Sex on false promise of marriage does not amount to rape: Orissa HC

Sex on false promise of marriage does not amount to rape: Orissa HC

May 30, 2020 Case laws 0

G. Achyut Kumar v. State of Odisha CRLA No. 940 of 2019

The failure to keep the promise at a future uncertain date due to reason not very clear does not always amount to a misconception of fact, the fact must have immediate relevance.”



Meaning of Consent as per IPC:

Section 90 IPC defines- consent known to be given under “fear or misconception” which reads as under:-

Consent known to be given under fear or misconception.—A consent is not such a consent as is intended by any section of this Code, if the consent is given by a person under fear of injury, or under a misconception of fact, and if the person doing the act knows, or has reason to believe, that the consent was given in consequence of such fear or misconception;”

Facts

  • The victim Ms. X, aged about 19, belongs to ST community lodged a complaint implicating the accused for committing the offences punishable under Sections 493/313/376 of I.P.C. read with Section 3 (2)(v) of SC & ST (Prevention of Atrocities) Act, 2015.

  • The appellant (accused) and the victim are the residents of the same village and known to each other. The Appellant had given her (victim) a mobile phone for facilitating regular communication and he had taken her for outing on a few occasions.

  • Appellant had promised to marry the victim and taking advantage of her innocence, he established a sexual relationship with her. In the meanwhile, the victim got pregnant twice and the accused got the pregnancy terminated by administering some medicine.

Appellant’s Argument

  • According to the learned counsel for the accused-appellant, the accused has never been involved in any manner in any criminal case and his antecedents are crystal clear. The victim is a major and a consenting party in the sexual relationship, if at all her version of love relationship was existing for the last four years, the offence under Section 376 of I.P.C. read with Sections 493/313 of I.P.C cannot be made out. The probability of a love relationship between the victim and the accused is slim and she is only a prisoner of imagination. He also stated that the allegation of administering medicines for termination of pregnancy is out and a false allegation and he has never done so.

  • Counsel appearing for the Victim/State, reveals that both the victim and the accused had acquaintance since long and they were having intimate relationships. The Appellant herein, taking advantage of her innocence and under the pretext of promise to marry established physical relationship with her which resulted in pregnancy twice in the past. However, she was coerced by the accused to terminate her pregnancy with the help of some medicines. Thus, the appellant has committed an offence punishable under Section 376 of I.P.C.



References by the Court

1. Vinod Kumar v.

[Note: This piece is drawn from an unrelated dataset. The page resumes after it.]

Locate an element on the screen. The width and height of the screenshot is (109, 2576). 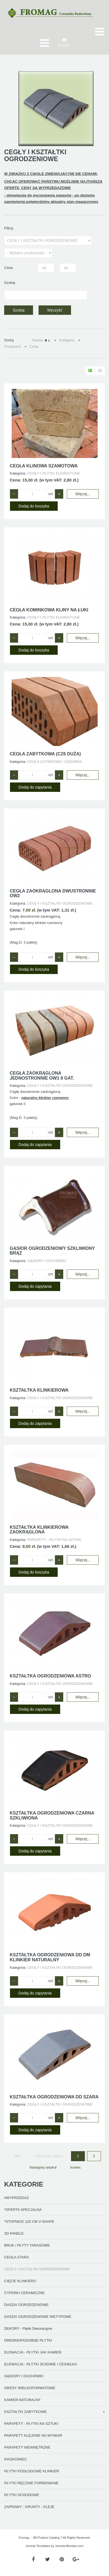 *OFERTA SPECJALNA is located at coordinates (23, 2210).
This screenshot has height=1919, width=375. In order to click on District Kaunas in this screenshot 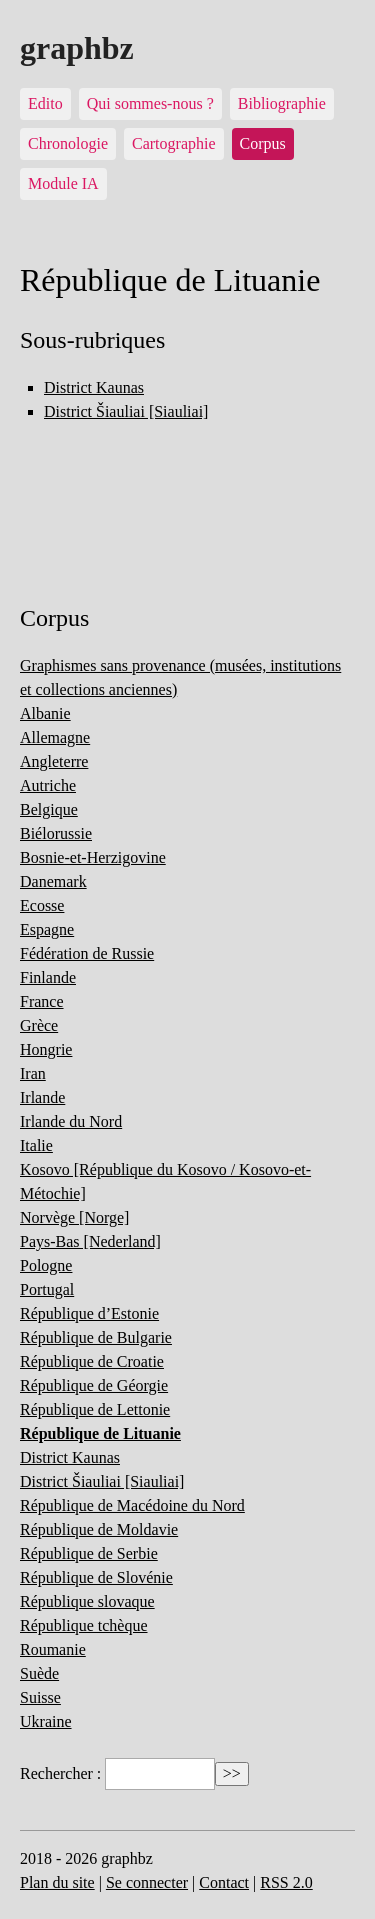 , I will do `click(94, 387)`.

State of Kerala, (2014 5 SCC 678) The Supreme Court said in this case that to establish whether the “consent” was vitiated by a “misconception of fact” arising out of a promise to marry, two propositions must be established:

(1)The promise of marriage must have been a false promise, given in bad faith and with no intention of being adhered to at the time it was given.

(2)The false promise itself must be of immediate relevance, or bear a direct nexus to the woman’s decision to engage in a sexual act.”

2. In Uday Vs State of Karnataka reported in AIR 2003 SC 1639

The Court must, in each case, consider the evidence before it and the surrounding circumstances, before reaching a conclusion, because each case has its own peculiar facts which may have a bearing on the question whether the consent was voluntary, or was given under a misconception of fact. It must also weigh the evidence keeping in view the fact that the burden is on the prosecution to prove each and every ingredient of the offence, absence of consent being one of them.”

3. On contrary, Supreme court in its jugement (Referring to the case Anurag Soni vs The State Of Chhattisgarh on 9 April, 2019) said that “the consent for sexual intercourse obtained by a person by giving false promise of marriage would not excuse him from rape charges and the appellant-accused must face the consequences of the crime committed by him.”

The Apex Court also has attempted to make a distinction between a promise which is unfulfilled and a promise which is false from the very beginning. The natural corollary that flows from it is that if a man can prove that he intended to marry the woman but changed his mind later, then it’s not rape. It’s only considered rape if it’s established that he had dubious intentions from the beginning of the relationship.”

Decision:

In the current case the court was of the view that from the above discussion that the law is well settled that consent obtained on a false promise to marry is not a valid consent. Hence, the automatic extension of provisions of Section 90 of I.P.C. to determine the effect of a consent under Section 375 of I.P.C. deserves a serious relook. The Court said that the law holding that false promise to marriage amounts to rape appears to be erroneous.

Therefore in a recent case Orissa High Court in G. Achyut Kumar v. State of Odisha passed a judegment that “Sex on false promise of marriage does not amount to rape. Victim being a major girl with sound mind and thus there is no question of anyone being in a position to induce her into a physical relationship under assurance of marriage – Therefore, false promise to marriage amounts to rape appears to be erroneous.” Hence, in this case Orissa High Court granted the bail to the appellant.